Saturday Stats: Numeric news from Policy Matters
Posted October 22, 2021 in eNews
9,900: The number of jobs Ohio employers added last month. In our monthly JobWatch report, Researcher Michael Shields wrote that Ohio is recovering jobs about a third as quickly as the nation. Our state’s unemployment rate of 5.4% is higher than the national rate of 4.8%. More proof that Ohioans still need safe workplaces and child care to get back to work, and robust unemployment benefits while they search.
591,000: That’s how many working Ohioans would be newly eligible for unemployment compensation if a bill co-sponsored by U.S. Sen. Sherrod Brown becomes law. Bill sponsors proposed it as an amendment to the Build Back Better plan. Michael explains how passing it would improve the Ohio unemployment system, which makes it harder for people to qualify for benefits than in all but four states.
22 months: This year, October 21 marked the day the typical Latina would have to work into 2021 to make the same a typical white man did in 2020 – that’s 22 months! Latinas are paid $.57 for every $1 made by white men.
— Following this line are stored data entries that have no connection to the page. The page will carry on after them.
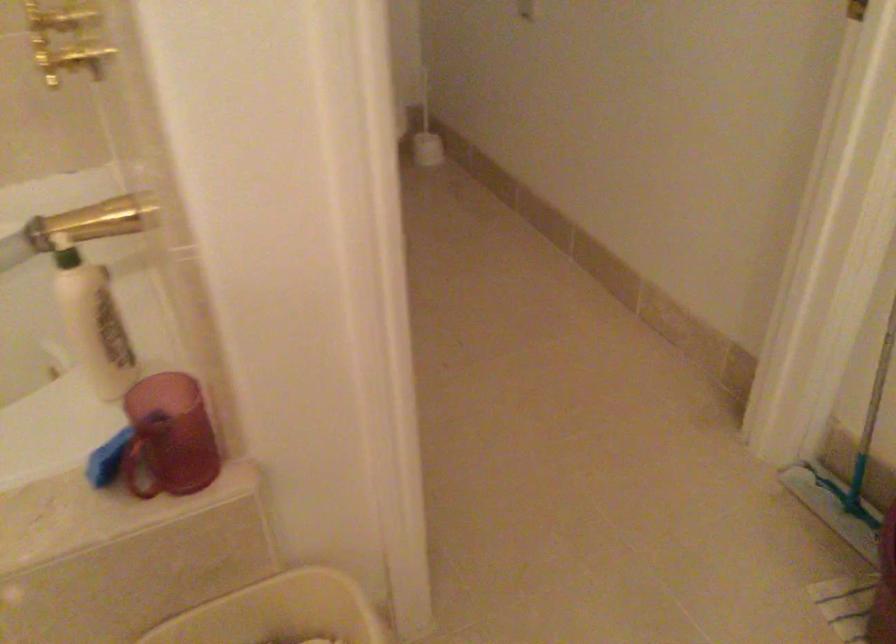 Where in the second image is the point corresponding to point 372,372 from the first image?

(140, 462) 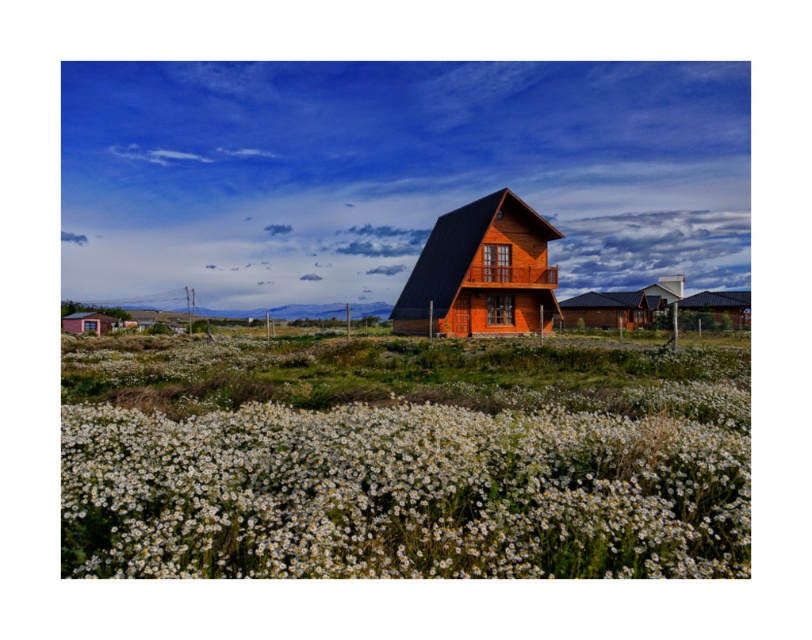 Question: Does white fluffy petals at lower center appear on the left side of brown wooden hut at center?

Choices:
 (A) yes
 (B) no

Answer: (A)

Question: Which of the following is the closest to the observer?

Choices:
 (A) [709, 326]
 (B) [67, 330]
 (C) [586, 481]
 (D) [590, 305]

Answer: (C)

Question: Can you confirm if white fluffy petals at lower center is wider than matte wooden hut at center?

Choices:
 (A) yes
 (B) no

Answer: (B)

Question: Which of the following is the closest to the observer?

Choices:
 (A) (523, 272)
 (B) (586, 324)

Answer: (A)

Question: Which point is farther from the camera taking this photo?

Choices:
 (A) (582, 307)
 (B) (534, 291)
 (C) (655, 424)
 (D) (733, 296)

Answer: (D)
Our partners Essential Ohio hosted a conversation about the racist and sexist policies that allow Latinas to be underpaid, and what we can do to change it.
700: When a group of 60 extremists tried to ban diversity and inclusion in Chagrin Falls, a local mom found 700 people to sign her letter supporting the curriculum. That’s just one example of Ohioans coming together across race and place to defend honesty in education. Caitlin Johnson wrote an op-ed for Cleveland.com about why we all must do our part to ensure our kids can learn from the past so they can build a better future.
50,900: That is how many jobs could be created in Ohio alone if federal policymakers adopt ReImagine Appalachia’s plan to revive the New Deal’s Civilian Conservation Corps and make it inclusive for people of all races and genders and those with a conviction in their past. ReImagine Appalachia recently launched a video with Sen. Bob Casey of Pennsylvania to promote the plan. Check it out and share it widely!
29.5%: Although Black people make up nearly half of Cleveland residents, they hold only 29.5% of jobs working construction. The local hiring ordinance, known as the Fannie Lewis Law, helped ensure Cleveland residents got construction jobs when the city contracted with a private company. State lawmakers preempted that highly effective local law. It’s part of a troubling trend across the country in which state policymakers nix cities' attempts to expand opportunity for people of all races. A new report from EARN and the Economic Policy Institute has more.